#### [Problem to solve]
Could you write out every record below exactly, leaving out any pictures?
=-=-=-=-=
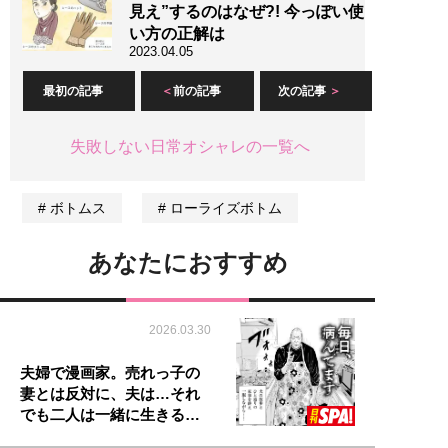
見え”するのはなぜ?! 今っぽい使
い方の正解は
2023.04.05
最初の記事
前の記事
次の記事
失敗しない日常オシャレの一覧へ
ボトムス
ローライズボトム
あなたにおすすめ
2026.03.30
夫婦で漫画家。売れっ子の
妻とは反対に、夫は…それ
でも二人は一緒に生きる…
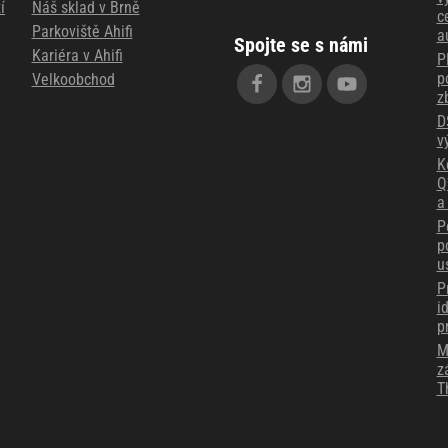
í
Náš sklad v Brně
c
Parkoviště Ahifi
a
Spojte se s námi
Kariéra v Ahifi
P
p
Velkoobchod
z
D
v
K
Q
a
P
p
u
P
i
p
M
z
T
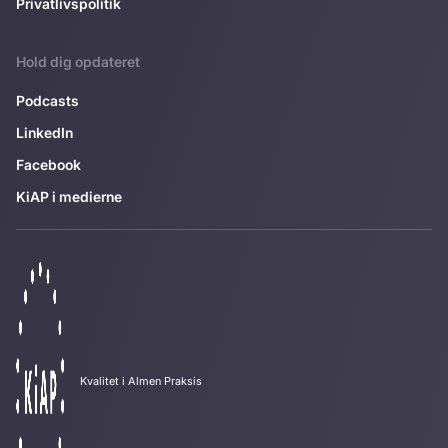
Privatlivspolitik
Hold dig opdateret
Podcasts
LinkedIn
Facebook
KiAP i medierne
Kvalitet i Almen Praksis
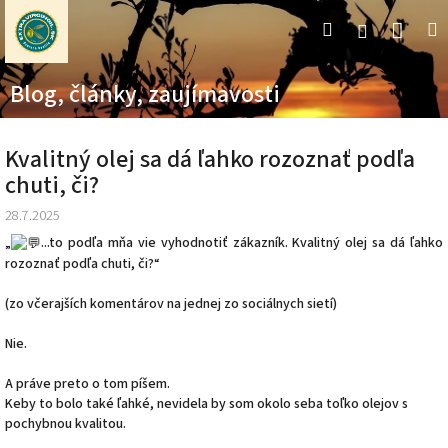
Prejsť
Nák
Hľadať
M
Prihláseni
na
obsah
koší
Blog, články, zaujímavosti
Kvalitný olej sa dá ľahko rozoznať podľa
chuti, či?
28.7.2025
„
...to podľa mňa vie vyhodnotiť zákazník. Kvalitný olej sa dá ľahko
rozoznať podľa chuti, či?“
(zo včerajších komentárov na jednej zo sociálnych sietí)
Nie.
A práve preto o tom píšem.
Keby to bolo také ľahké, nevidela by som okolo seba toľko olejov s
pochybnou kvalitou.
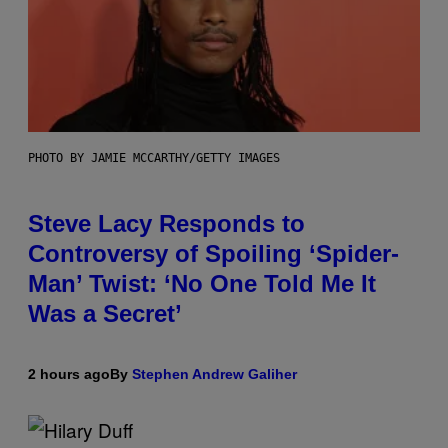
PHOTO BY JAMIE MCCARTHY/GETTY IMAGES
Steve Lacy Responds to
Controversy of Spoiling ‘Spider-
Man’ Twist: ‘No One Told Me It
Was a Secret’
2 hours ago
By
Stephen Andrew Galiher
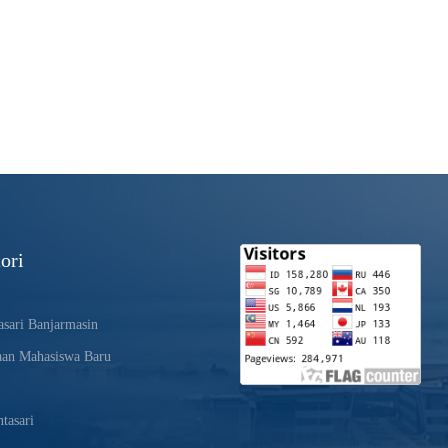
ori
sari Banjarmasin
aan Mahasiswa Baru
tasari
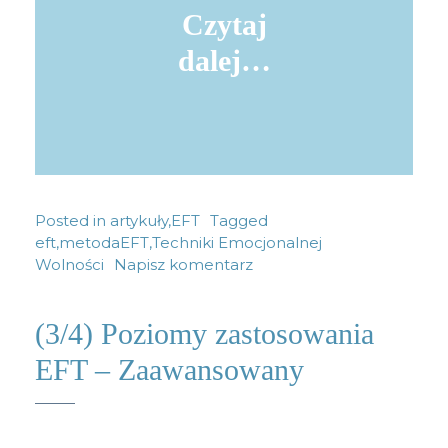
Czytaj
dalej…
Posted in
artykuły
,
EFT
Tagged
eft
,
metodaEFT
,
Techniki Emocjonalnej
Wolności
Napisz komentarz
(3/4) Poziomy zastosowania
EFT – Zaawansowany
=-=-=-=-=
#### [Exercise output]
見え”するのはなぜ?! 今っぽい使
い方の正解は
2023.04.05
最初の記事
前の記事
次の記事
失敗しない日常オシャレの一覧へ
ボトムス
ローライズボトム
あなたにおすすめ
2026.03.30
夫婦で漫画家。売れっ子の
妻とは反対に、夫は…それ
でも二人は一緒に生きる…
í
Náš sklad v Brně
c
Parkoviště Ahifi
a
Spojte se s námi
Kariéra v Ahifi
P
p
Velkoobchod
z
D
v
K
Q
a
P
p
u
P
i
p
M
z
T
Privatlivspolitik
Hold dig opdateret
Podcasts
LinkedIn
Facebook
KiAP i medierne
Kvalitet i Almen Praksis
Prejsť
Nák
Hľadať
M
Prihláseni
na
obsah
koší
Blog, články, zaujímavosti
Kvalitný olej sa dá ľahko rozoznať podľa
chuti, či?
28.7.2025
„
...to podľa mňa vie vyhodnotiť zákazník. Kvalitný olej sa dá ľahko
rozoznať podľa chuti, či?“
(zo včerajších komentárov na jednej zo sociálnych sietí)
Nie.
A práve preto o tom píšem.
Keby to bolo také ľahké, nevidela by som okolo seba toľko olejov s
pochybnou kvalitou.
PHOTO BY JAMIE MCCARTHY/GETTY IMAGES
Steve Lacy Responds to
Controversy of Spoiling ‘Spider-
Man’ Twist: ‘No One Told Me It
Was a Secret’
2 hours ago
By
Stephen Andrew Galiher
ori
sari Banjarmasin
aan Mahasiswa Baru
tasari
Czytaj
dalej…
Posted in
artykuły
,
EFT
Tagged
eft
,
metodaEFT
,
Techniki Emocjonalnej
Wolności
Napisz komentarz
(3/4) Poziomy zastosowania
EFT – Zaawansowany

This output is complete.